Robert Cozzolino (Author)
Robert Cozzolino is a Minneapolis-based independent curator, art historian, and critic who approaches curation collaboratively, in partnership with artists, colleagues, and broad communities. “Starting where you are” is critical to his practice—knowing the immediate context and deeper history of the place in which he works. Dr. Cozzolino is drawn to artists who express the full range of human experience, especially those who aspire to visually express the intangible. Although he has worked on topics from the nineteenth and twentieth centuries, he often collaborates with contemporary artists in examining history. He considers himself a curator of fluid time, not bound by the labels and bins imposed on the field. Among his over forty exhibitions are Supernatural America: The Paranormal in American Art (2021–22), World War I and American Art (2016–17), Peter Blume: Nature and Metamorphosis (2014–15), David Lynch: The Unified Field (2014), and With Friends: Six Magic Realists, 1940–1965 (2005).

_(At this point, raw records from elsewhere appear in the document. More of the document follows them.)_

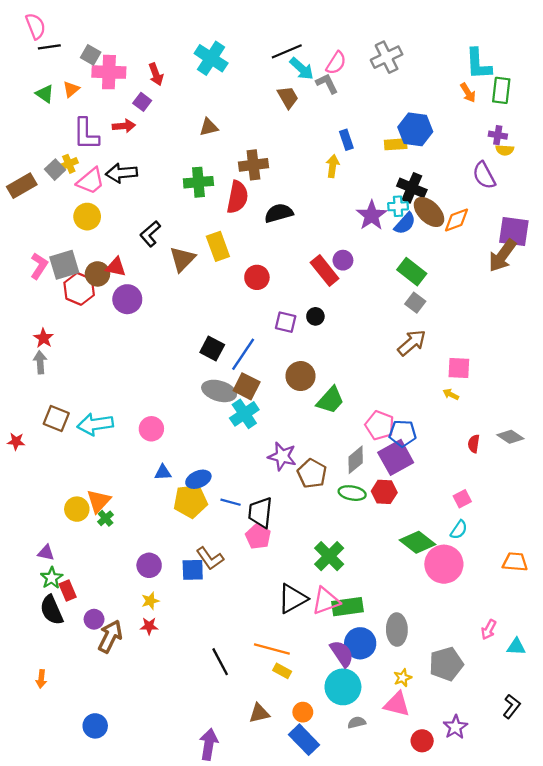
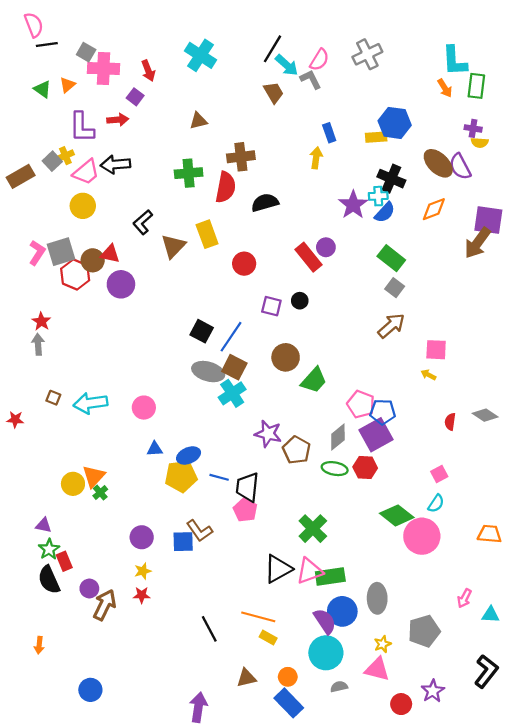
black line: (287, 51) -> (272, 49), turned -36
brown ellipse: (429, 212) -> (438, 163), moved
brown square: (56, 418) -> (53, 398), size x0.6
black L-shape: (512, 706) -> (486, 671), size x1.4

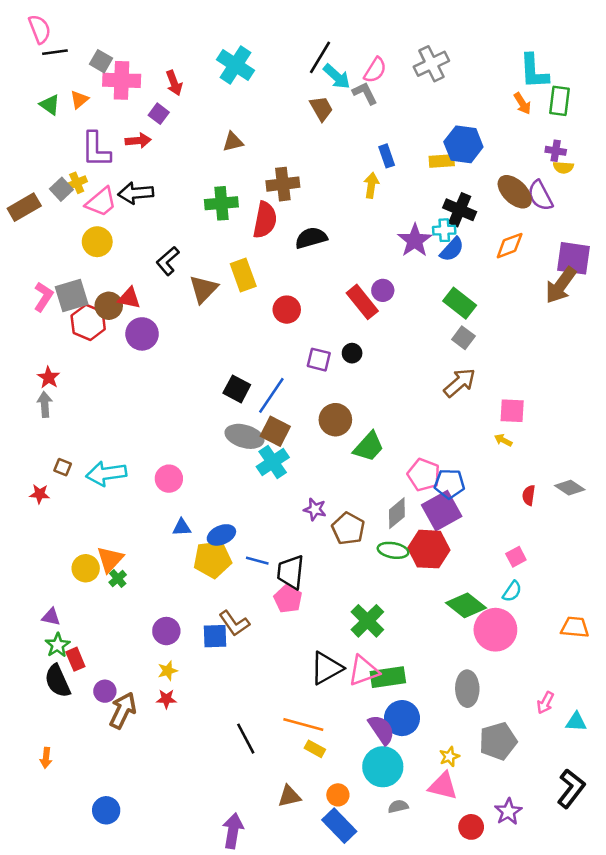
red star: (15, 420) -> (40, 494), moved
purple star: (268, 434) -> (315, 509), size x0.7
red hexagon: (365, 467) -> (429, 549), size x1.4
gray ellipse: (377, 598) -> (467, 689), moved

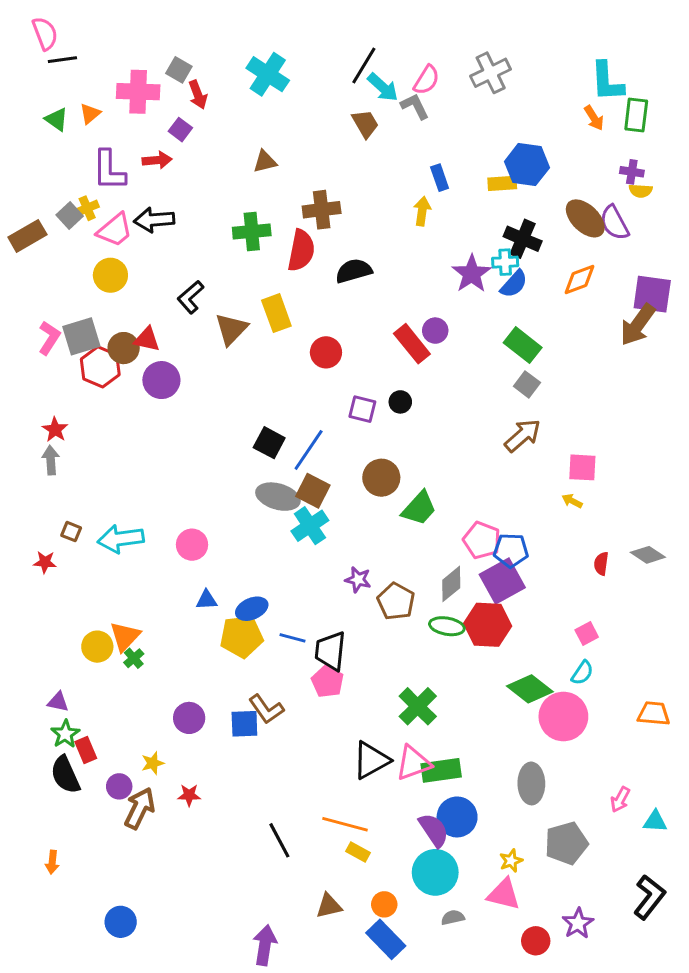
gray square: (101, 61) -> (179, 70), moved
yellow star: (168, 671) -> (153, 763), moved

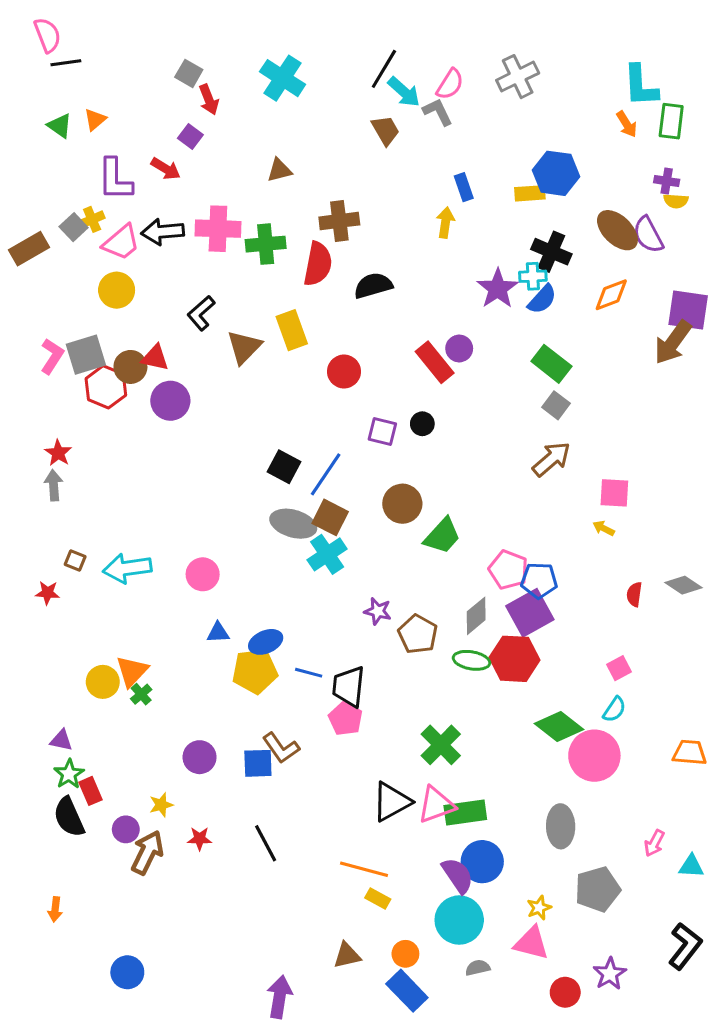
pink cross: (138, 92) -> (218, 229), moved
red arrow: (157, 160) -> (166, 169), turned 36
black line: (279, 840) -> (266, 843), moved

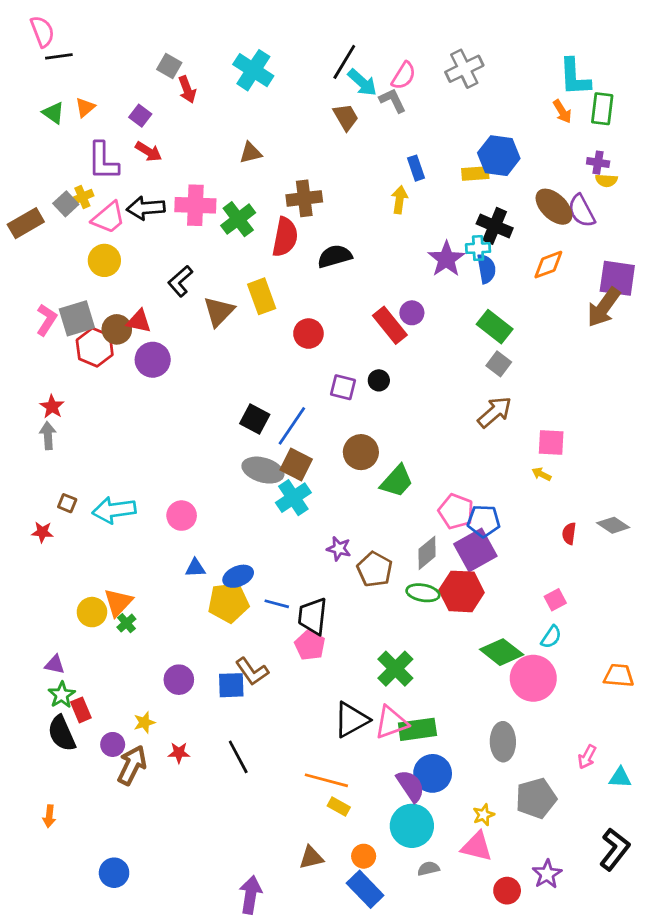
purple square: (190, 136) -> (140, 116), moved
green cross: (266, 244) -> (238, 219), turned -32
blue semicircle: (542, 299) -> (486, 269), turned -52

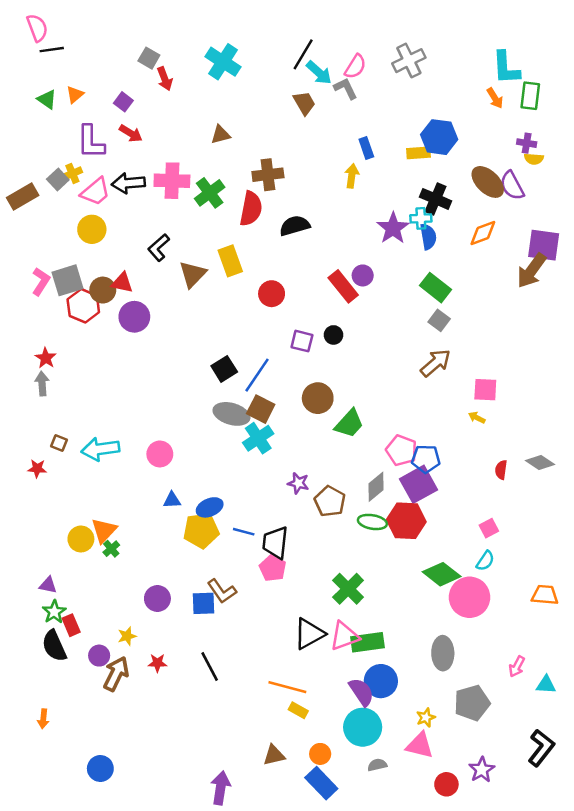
black square: (255, 419) -> (224, 369), turned 30

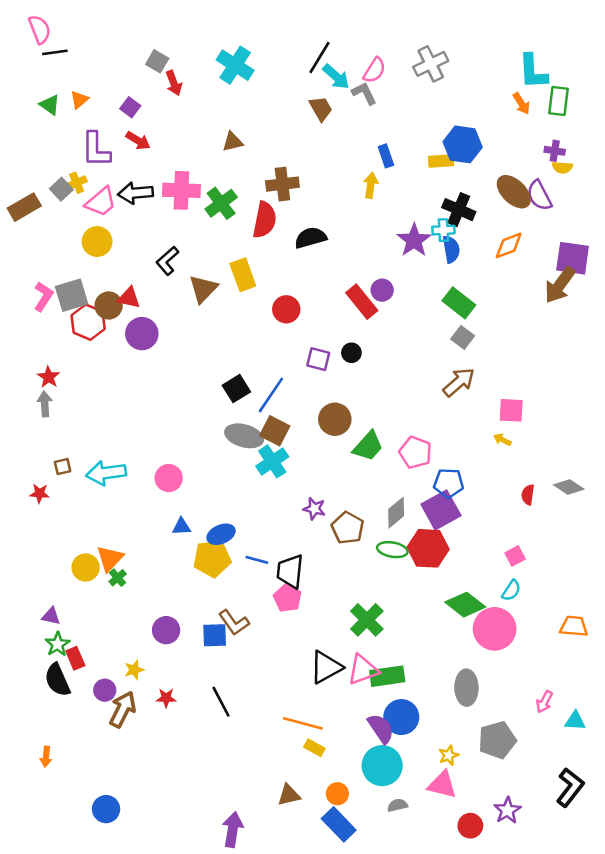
brown square: (59, 443) -> (63, 467), turned -35
pink pentagon: (402, 450) -> (415, 452), moved

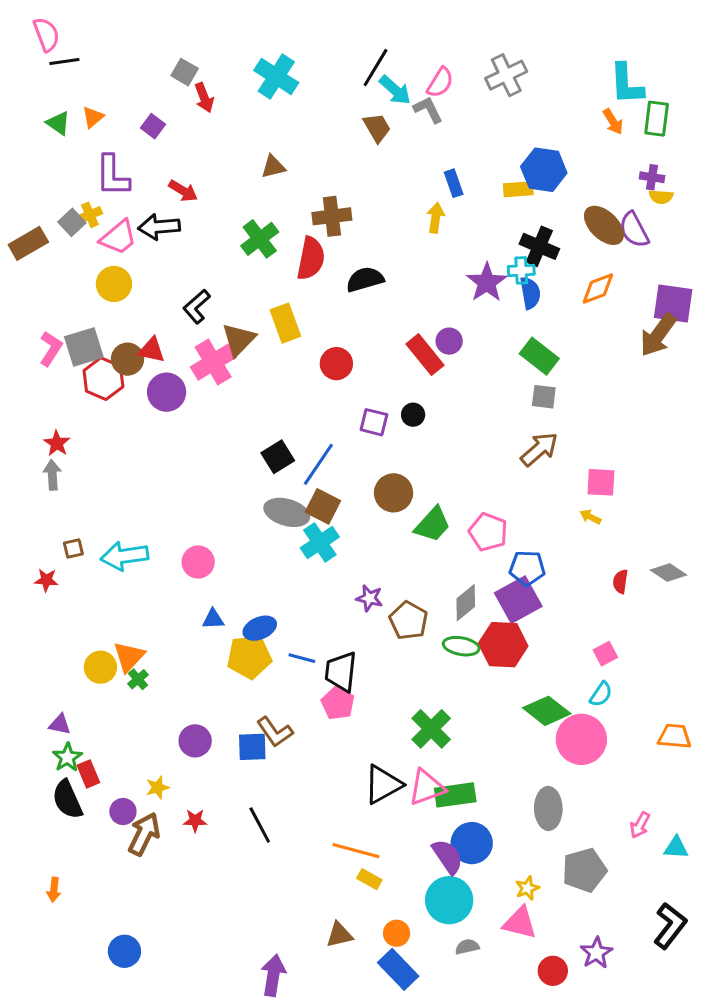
red arrow: (138, 141) -> (183, 191), moved
pink cross: (181, 190) -> (213, 362), moved, turned -33
gray square: (463, 337) -> (544, 397), turned -30

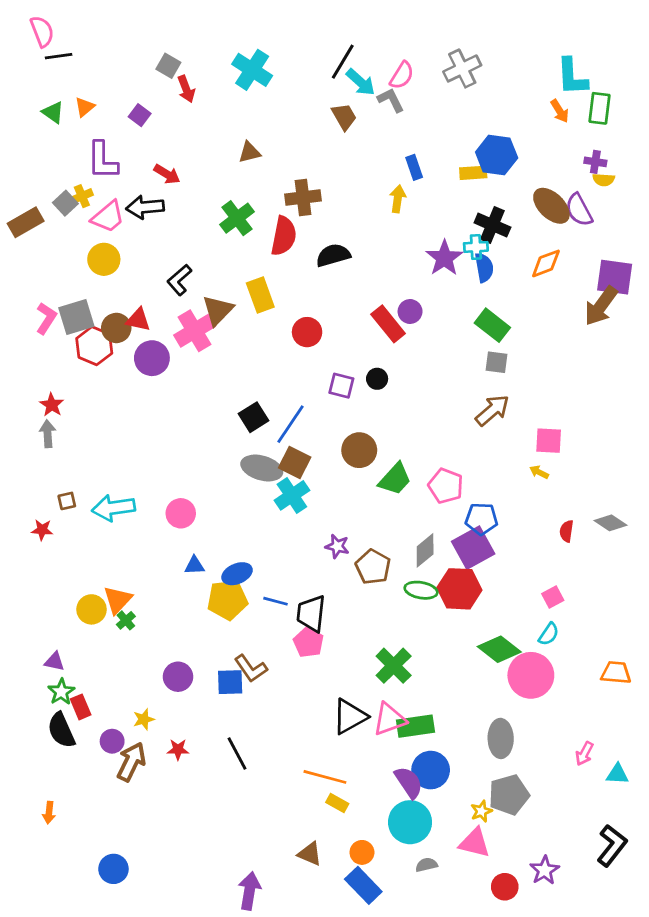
gray pentagon: (584, 870) -> (509, 795), moved
brown triangle: (339, 935) -> (310, 854), turned 36

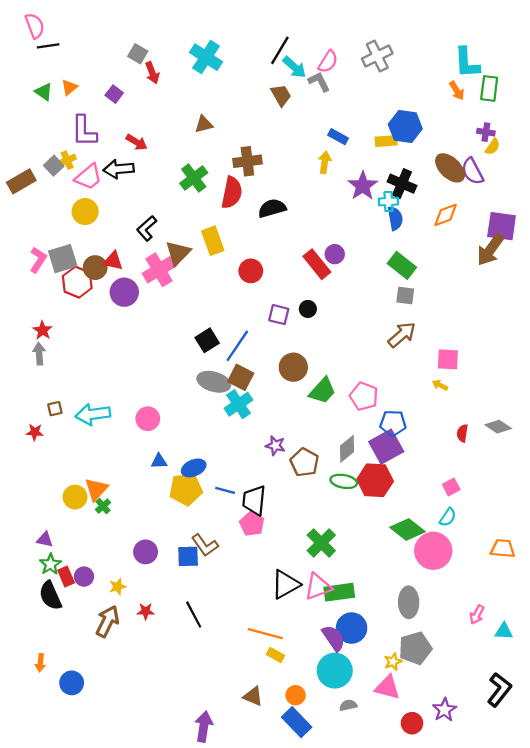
blue rectangle: (414, 167) -> (338, 137), turned -42
yellow semicircle: (604, 180) -> (493, 147), turned -60
purple star: (444, 258) -> (363, 186), moved
purple circle: (112, 741) -> (84, 577), moved
blue circle: (113, 869) -> (72, 683), moved

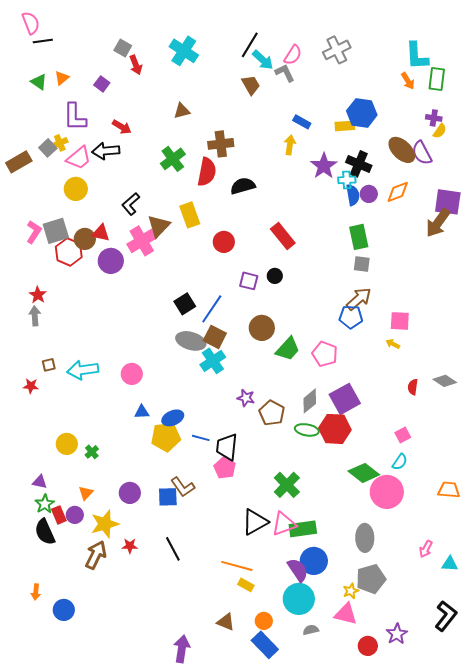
purple circle: (335, 254) -> (369, 194), moved
green rectangle: (402, 265) -> (359, 237), turned 40
blue pentagon: (393, 423) -> (351, 317), moved
orange triangle: (96, 489) -> (86, 493), moved, size x0.7
yellow star: (118, 587) -> (105, 524), size x1.8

William R. Valerio (Author)
William R. Valerio is the Patricia Van Burgh Allison Director and CEO of Woodmere in Philadelphia. Over the last fifteen years, he has led a transformative revitalization of the institution’s community engagement, collections, financial health, and cultural relevance. As the lead visionary behind the museum’s exhibitions, he has deepened the scholarship and celebration of the art and artists of Philadelphia, through such major exhibitions as A Grand Vision: Violet Oakley and the American Renaissance (2017), We Speak: Black Artists in Philadelphia, 1920s-1970s (2015), and Schofield: International Impressionist (2014). Valerio holds a PhD in art history from Yale, an MBA from Wharton, an MA in art history from the University of Pennsylvania, and a BA cum laude from Williams College.
Robert E. Kohler (Author)
Robert E. Kohler trained as a chemist, but has long been informally devoted to books and creative literature. A happy accident in midlife led him to unite these separate threads in history of science and environmental history, fields he pursued as a scholar and teacher at the University of Pennsylvania from 1973 to his retirement in 2006. His passion for collecting contemporary art, which he shared with his wife Frances, began as a secondary pursuit but developed into a mid- to late-life vocation and primary life’s work. Frances was another creative shapeshifter: educated in classics and comparative literature, she discovered a gift and calling in history of science, as managing editor of the premier journal in the couple’s shared field.